Data Preparation

Data Preparation

Time-series Data Preparation organizes and formats transactional data into time-series data to predict trends and seasonality in the data.

Transactional data is timestamped data recorded over a period at no specific frequency, while time-series data is timestamped data recorded over a period at a particular frequency. The frequency or time interval can be from seconds to yearly or any other decided interval. 

Transactional data is converted into time-series data by attributing frequency to the data. This is achieved by bundling or aggregating the transactional data into time-series data of the selected interval. Transactional data, when attributed with frequency, can be analyzed as time-series data.

Why is Time-series Data Preparation required

You can predict trends and seasonal variations in the time-series data that are not visible in transactional data.

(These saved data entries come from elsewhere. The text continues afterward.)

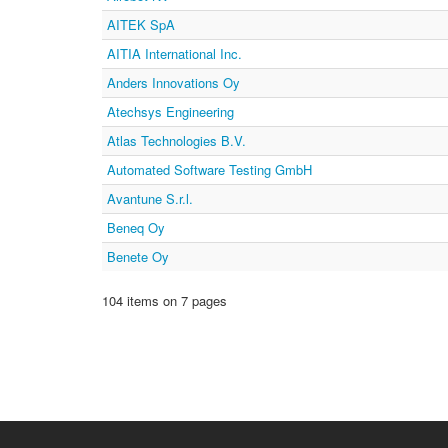
AITEK SpA
AITIA International Inc.
Anders Innovations Oy
Atechsys Engineering
Atlas Technologies B.V.
Automated Software Testing GmbH
Avantune S.r.l.
Beneq Oy
Benete Oy
104 items on 7 pages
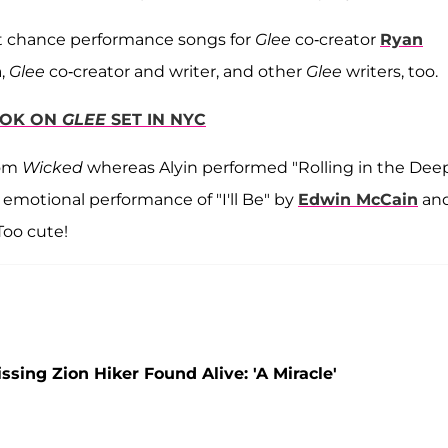
st chance performance songs for
Glee
co-creator
Ryan
n
,
Glee
co-creator and writer, and other
Glee
writers, too.
OOK ON
GLEE
SET IN NYC
rom
Wicked
whereas Alyin performed "Rolling in the Dee
 emotional performance of "I'll Be" by
Edwin McCain
an
Too cute!
ing Zion Hiker Found Alive: 'A Miracle'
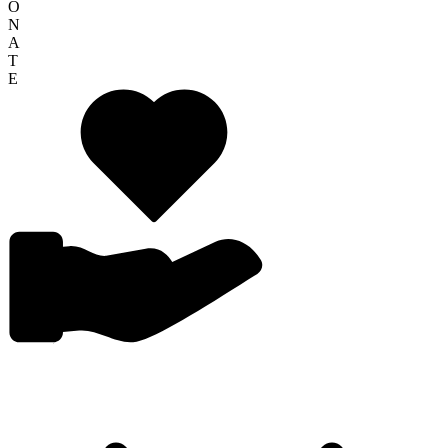
O
N
A
T
E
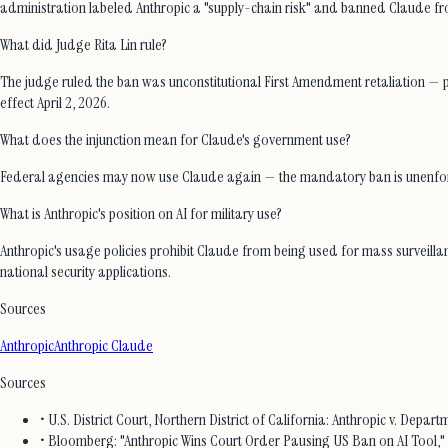
administration labeled Anthropic a "supply-chain risk" and banned Claude fr
What did Judge Rita Lin rule?
The judge ruled the ban was unconstitutional First Amendment retaliation — pun
effect April 2, 2026.
What does the injunction mean for Claude's government use?
Federal agencies may now use Claude again — the mandatory ban is unenforceab
What is Anthropic's position on AI for military use?
Anthropic's usage policies prohibit Claude from being used for mass surveill
national security applications.
Sources
Anthropic
Anthropic Claude
Sources
• U.S. District Court, Northern District of California: Anthropic v. Depa
• Bloomberg: "Anthropic Wins Court Order Pausing US Ban on AI Tool,"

How is Time-series Data Preparation done in rubiscape

Using the Rubiscape Time-series Data Preparation feature, you can analyze your time-series data by performing the following tests.

  • Accumulation
  • Missing value imputation
  • Transformation
  • Differencing

The feature converts the irregularly recorded timestamped data into data at the time interval defined by you. You can then run either one or more of the four data preparation tests in rubiscape, in any order you want. You can also run all four available tests simultaneously. When all the tests are selected to run, the tests are executed in the order – accumulation, missing value imputation, transformation, and differencing.  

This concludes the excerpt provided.